Return the tail of the records exactly, starting from the line containing "https://www.waz.de/lokales/oberhausen/article406812751/hallen" and ending with the final line.
══ Given data ══
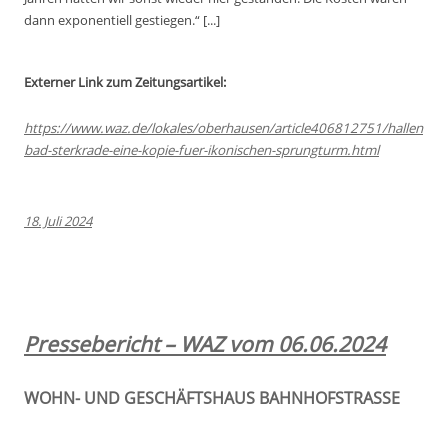
dann exponentiell gestiegen.“ [...]
Externer Link zum Zeitungsartikel:
https://www.waz.de/lokales/oberhausen/article406812751/hallen
bad-sterkrade-eine-kopie-fuer-ikonischen-sprungturm.html
18. Juli 2024
Pressebericht – WAZ vom 06.06.2024
WOHN- UND GESCHÄFTSHAUS BAHNHOFSTRASSE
═══
Solution to this problem:
https://www.waz.de/lokales/oberhausen/article406812751/hallen
bad-sterkrade-eine-kopie-fuer-ikonischen-sprungturm.html
18. Juli 2024
Pressebericht – WAZ vom 06.06.2024
WOHN- UND GESCHÄFTSHAUS BAHNHOFSTRASSE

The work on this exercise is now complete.